What’s coming in Ensembl 94 / Ensembl Genomes 41

We’re planning to release the next Ensembl and Ensembl Genomes in September.

We’ve got some exciting new genomes, including Emmer wheat, lots of fish and fungi. We’ve also got GENCODE updates for human and mouse, and new transcription factor binding motifs.

New assemblies and gene annotation

  • Updated genes: human, incorporating Ensembl automatic and Havana manual gene annotation, to GENCODE 29.
  • Updated genes: mouse, to GENCODE M19.
  • New genome: Emmer wheat (Triticum dicoccoides). Emmer wheat is the AABB precursor to bread wheat (Triticum aestivum) and is an important crop plant in its own right, due to is usage in pasta.
  • New genomes: 38 new fish genomes, including Japanese and Indian medaka (Oryzias latipes Hd-rR, HNI and HSOK and Oryzias melastigma HK-1), Eastern happy (Astatotilapia calliptera) and climbing perch (Anabas testudineus).
  • Updated genomes: We have new genome assemblies for fugu (Takifugu rubripes), cave fish (Astyanax mexicanus) and southern platyfish (Xiphophorus maculatus).
  • New genomes: import of over 200 new fungal genomes.
  • Updated genes: bakers’/brewers’ yeast (Saccharomyces cerevisiae).
  • New genome: Mung bean (Vigna radiata), used extensively in many Asian cuisines.

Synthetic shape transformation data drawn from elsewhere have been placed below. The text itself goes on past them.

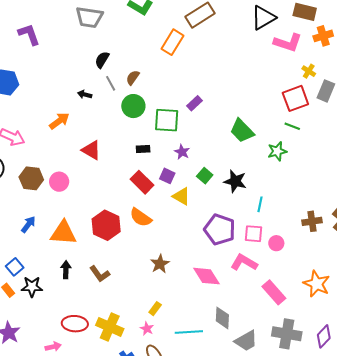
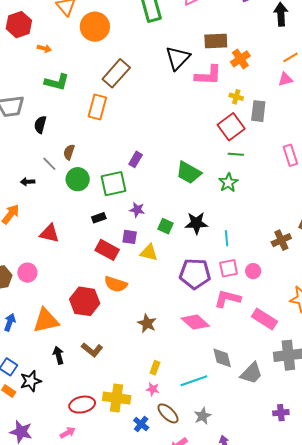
black semicircle: (102, 60) -> (40, 125), moved

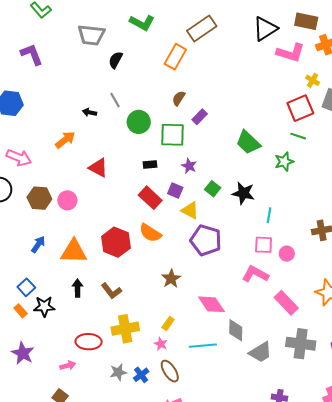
brown semicircle: (69, 152) -> (179, 98), moved
purple pentagon: (195, 274) -> (206, 240), moved
pink diamond: (195, 322) -> (212, 304), moved
yellow cross: (117, 398) -> (125, 329), moved, turned -32
gray star: (203, 416) -> (118, 372), moved

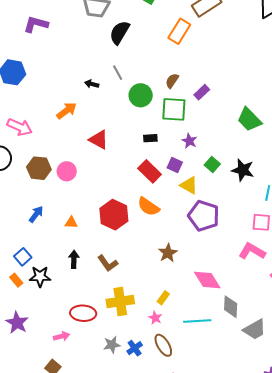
purple L-shape: (32, 54) -> (36, 24), turned -55
black semicircle: (116, 60) -> (120, 33), size x1.4
brown semicircle: (179, 98) -> (172, 81), moved
orange triangle: (74, 251) -> (71, 223), size x0.5

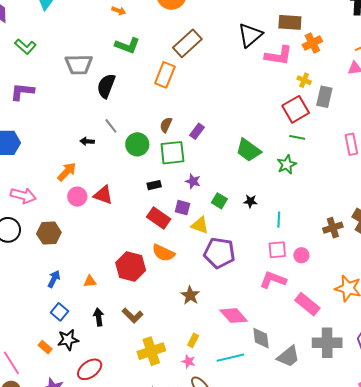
black star: (243, 170) -> (250, 201), size x0.6
pink circle: (67, 171) -> (77, 197), moved
blue square: (23, 257) -> (59, 312), moved
red ellipse: (83, 313) -> (90, 369), moved, turned -30

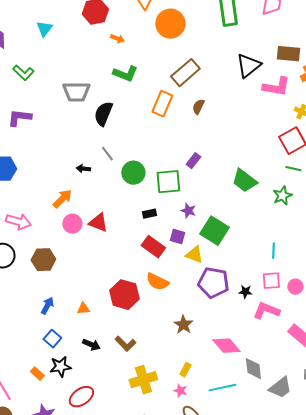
brown semicircle: (166, 125) -> (198, 107), moved
green square: (219, 201) -> (214, 231), size x1.8
black star: (250, 201) -> (245, 292), moved
black arrow: (99, 317) -> (91, 345), turned 120

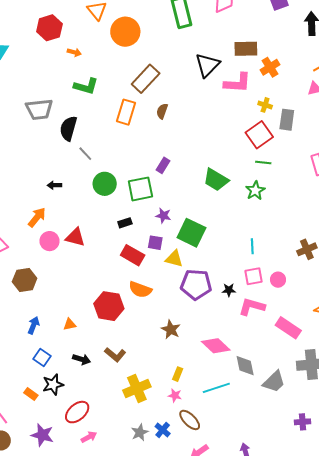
gray line: (107, 154) -> (85, 154), moved

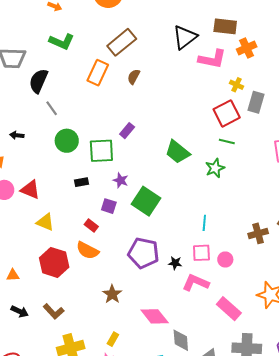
red rectangle: (133, 255) -> (91, 226), moved, size x0.6
yellow triangle: (174, 259) -> (45, 222), moved

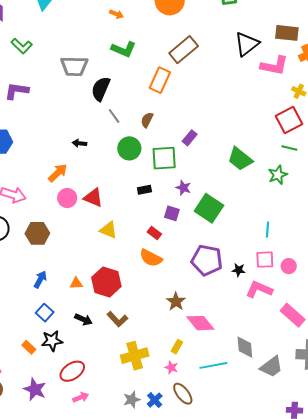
brown semicircle: (134, 77) -> (147, 120), moved
red hexagon: (54, 262) -> (106, 282), moved
pink diamond: (155, 316) -> (200, 323), moved

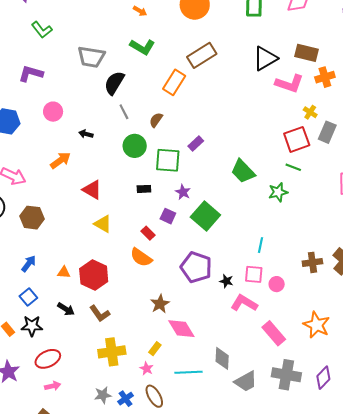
pink circle: (67, 198) -> (53, 112), moved

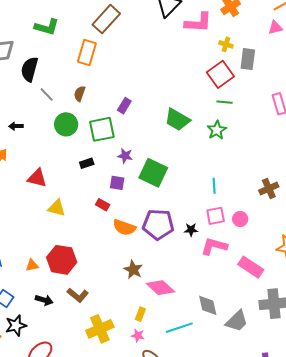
orange semicircle: (141, 257) -> (124, 227), moved

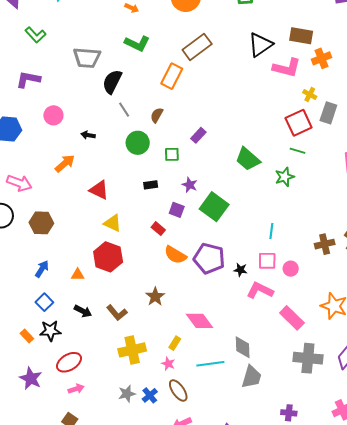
green square: (102, 129) -> (172, 154), size x0.6
red hexagon: (62, 260) -> (108, 257), moved
brown star: (133, 270) -> (155, 297), moved
gray trapezoid: (237, 321) -> (251, 377), moved, turned -40

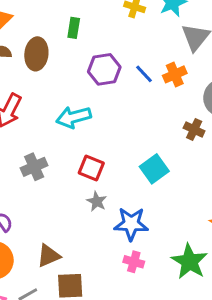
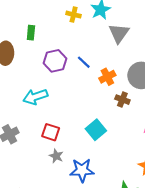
orange cross: (175, 74) -> (107, 77), moved

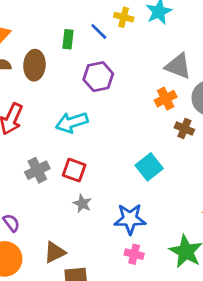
gray triangle: (119, 33) -> (178, 66), moved, turned -45
blue line: (84, 62) -> (99, 31), moved
red square: (51, 132) -> (74, 170), moved
gray star: (56, 156) -> (82, 204), moved

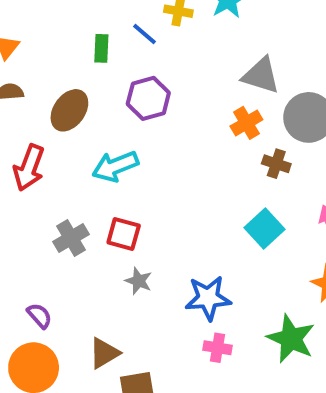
brown ellipse: (34, 65) -> (69, 110), moved, turned 36
cyan square: (149, 167) -> (264, 228), moved

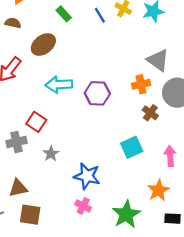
green rectangle: (101, 48) -> (64, 14), moved, turned -63
purple hexagon: (148, 98) -> (97, 93), moved
red square: (124, 234) -> (36, 122), moved
gray cross: (71, 238) -> (16, 142), moved

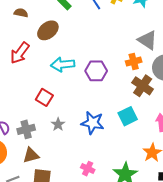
brown cross: (150, 113) -> (143, 86), size x1.5
gray cross: (16, 142) -> (26, 129), moved
blue star: (87, 176) -> (93, 123), moved

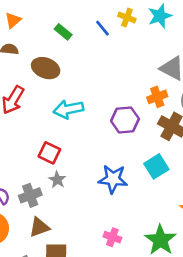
brown ellipse: (48, 30) -> (46, 68), turned 65
purple hexagon: (96, 71) -> (125, 120), moved
gray star: (58, 124) -> (57, 180), moved

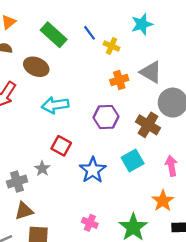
yellow cross: (127, 17) -> (111, 46), moved
green rectangle: (63, 32) -> (54, 35), size x1.6
orange cross: (157, 97) -> (119, 80), moved
red square: (49, 153) -> (61, 146), moved
blue star: (113, 179) -> (93, 170), turned 30

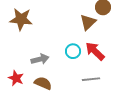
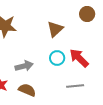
brown triangle: (88, 22) -> (55, 29), moved

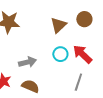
brown circle: (87, 14) -> (84, 19), moved
gray line: (75, 86) -> (78, 82), turned -66

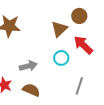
brown circle: (84, 19) -> (79, 16), moved
red arrow: (82, 54) -> (83, 45), moved

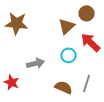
brown semicircle: (31, 90) -> (64, 87), moved

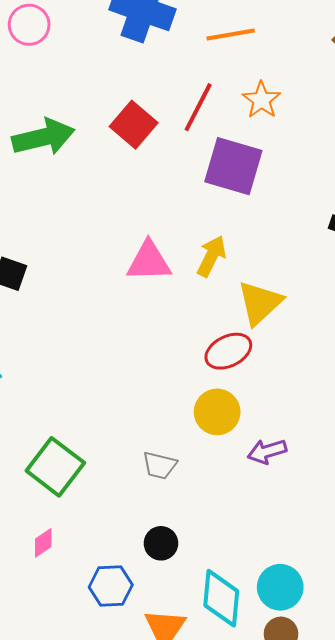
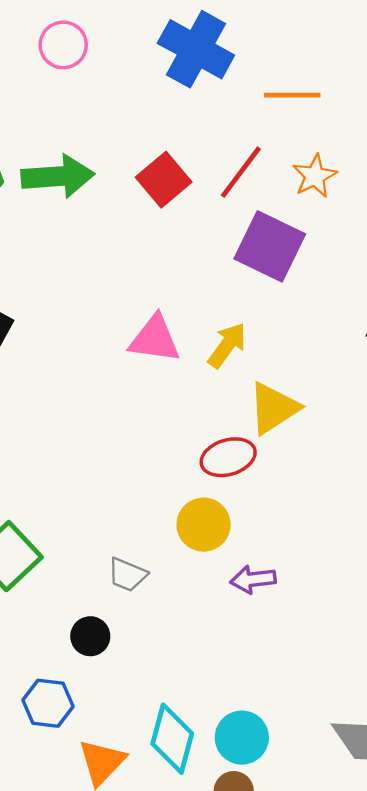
black circle: (161, 543) -> (90, 636), moved

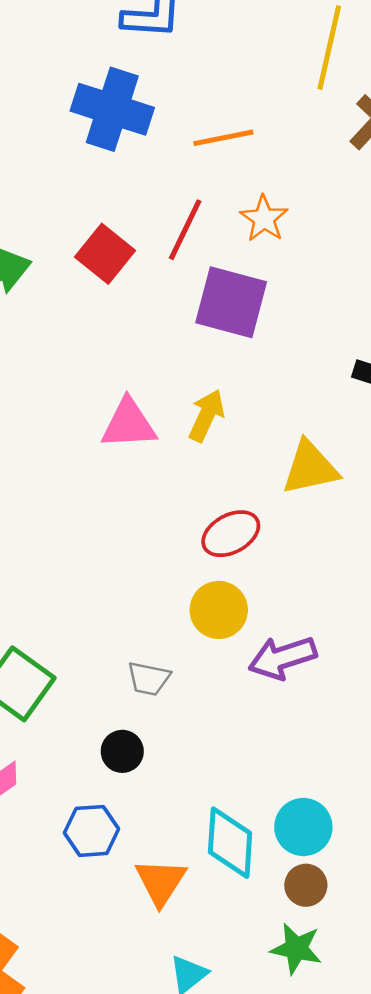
yellow triangle: (274, 408) -> (310, 468), moved, turned 32
purple arrow: (253, 579) -> (282, 658), size x1.4

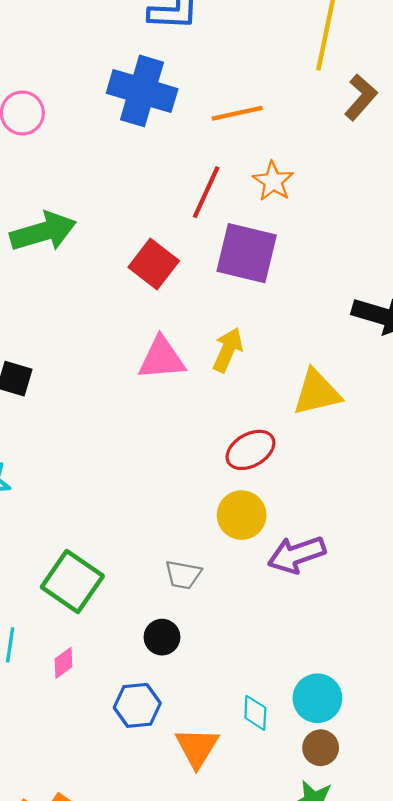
red square: (105, 254) -> (154, 264), moved
cyan diamond: (230, 843) -> (255, 713), size x0.6

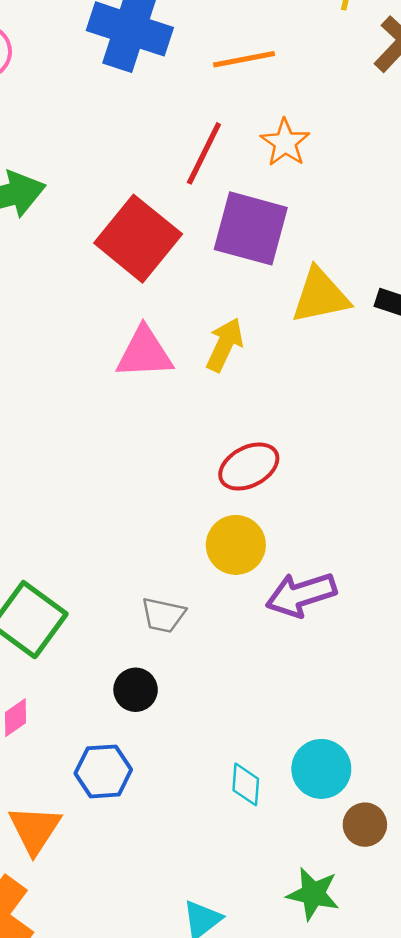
red square: (154, 264) -> (138, 239), size x1.4
yellow triangle: (317, 393) -> (320, 296), moved
orange triangle: (197, 748) -> (35, 829), moved
brown circle: (321, 748) -> (365, 825), moved

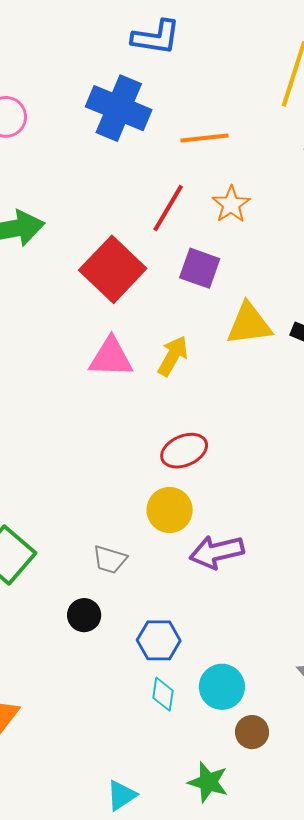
purple square: (251, 228) -> (200, 268), size x0.7
blue hexagon: (103, 771) -> (159, 640), moved

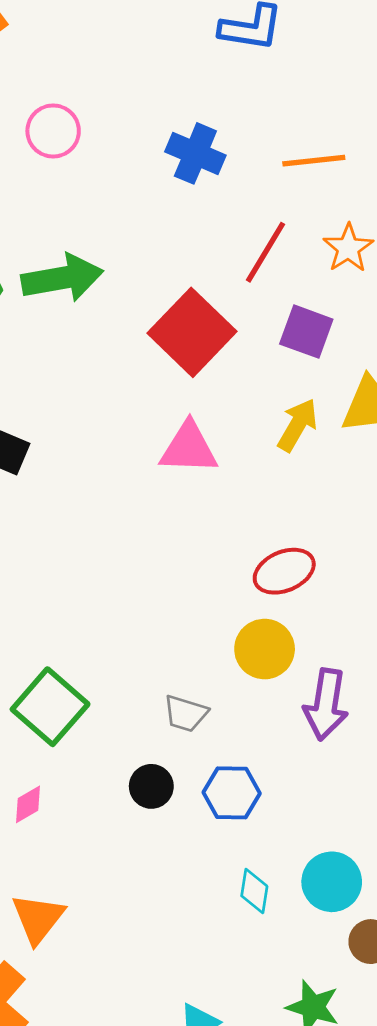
blue cross: (119, 108) -> (195, 153), moved, size x0.7
yellow arrow: (173, 356) -> (297, 425), moved
purple arrow: (217, 552) -> (326, 704), turned -68
blue hexagon: (159, 640) -> (232, 793), moved

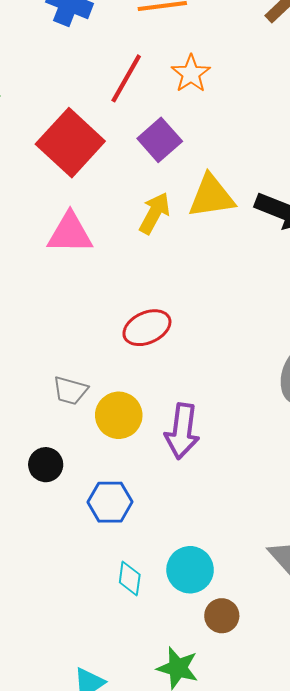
purple square: (306, 332) -> (160, 140), turned 30
yellow circle: (265, 649) -> (119, 415), moved
gray trapezoid: (186, 714) -> (70, 391), moved
black circle: (151, 786) -> (46, 465), moved

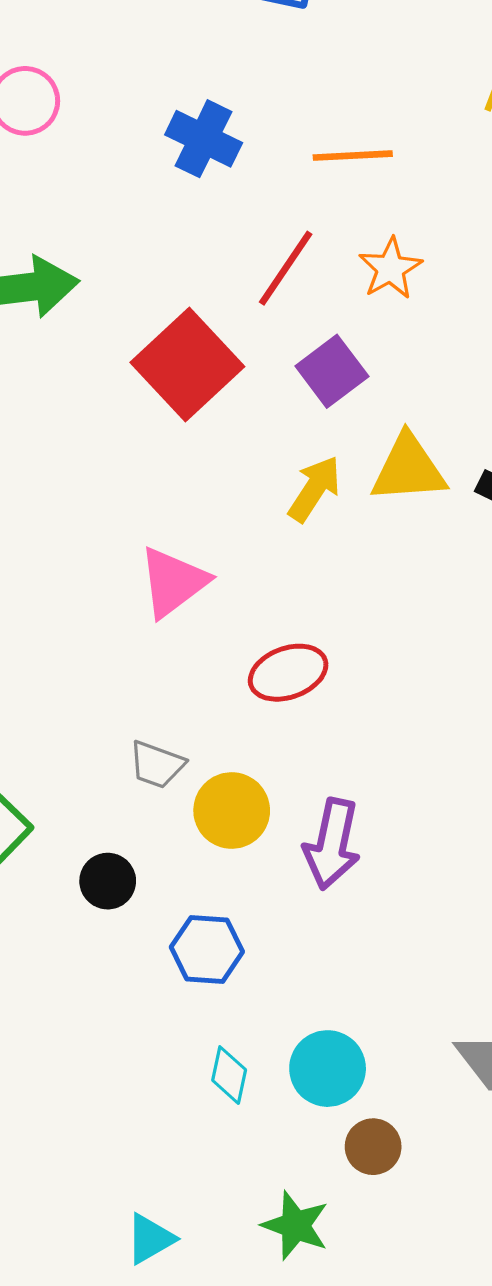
pink triangle: (70, 233) -> (173, 582), moved, turned -42

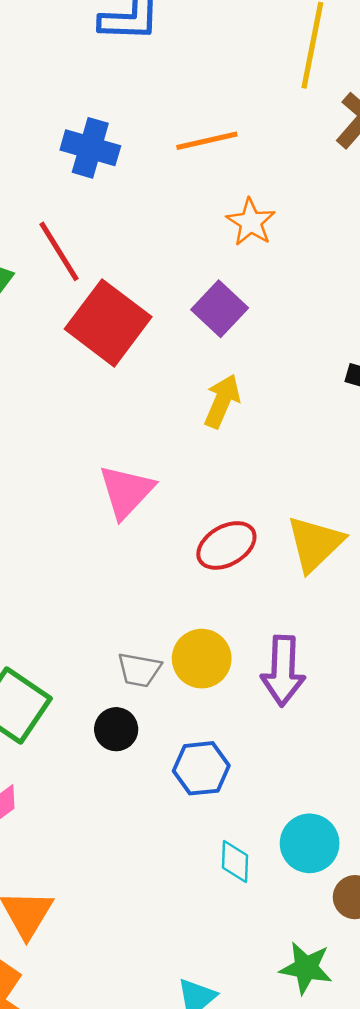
red line: (286, 268) -> (59, 251), moved, turned -56
yellow triangle: (408, 469) -> (315, 544), moved, turned -30
gray trapezoid: (157, 765) -> (139, 670), moved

Other highlights and updates

  • Updated data: transcription factor binding motifs in human and mouse will be updated.
  • New page: a new interface for viewing transcription factor binding motifs in human and mouse.
  • Updated data: pan-taxonomic compara, comparing genes between representative species in all the divisions of Ensembl, will be updated to include new gene annotation from Leishmania major, Physcomitrella patens, Chlamydomonas reinhardtii, Aspergillus_nidulans, Saccharomyces cerevisiae and Danio rerio.
  • Updated page: we will add additional predictors of missense variant pathogenicity: CADD, REVEL and MutationAssessor. These are already available through the VEP and will be added to the variant web-pages.
  • Updated pipelines: our Compara gene tree and homology pipeline has shifted over to using HMMs, in vertebrates and plants (with other species sets soon to follow). This will significantly change the trees and orthologues for this release, but will allow us to add new genes to the trees in future releases without changes to the existing trees.
  • New data: variant genotypes from six diverse horse breeds.
  • Updated data: host-pathogen interaction data for microbial genes.

There is no guarantee that any of these features will make it into the release.

Addendum

In previous releases, we have assigned the consequence types ‘TF_binding_site_variant’, ‘TFBS_ablation’, ‘TFBS_fusion’, ‘TFBS_amplification’ and ‘TFBS_translocation’ to human variants which overlapped motif features from the Ensembl Regulatory Build. These descriptions have appeared in the ‘Variant’ table in the Location view and the ‘Motif feature consequences’ on individual variant pages. Variants have been coloured according to this status on the tracks in the Region in detail view. These annotations will not be available in Ensembl release 94.

Motif Feature information will also be absent from the VEP cache. A new Plugin will be provided to identify variants which overlap Motif Features.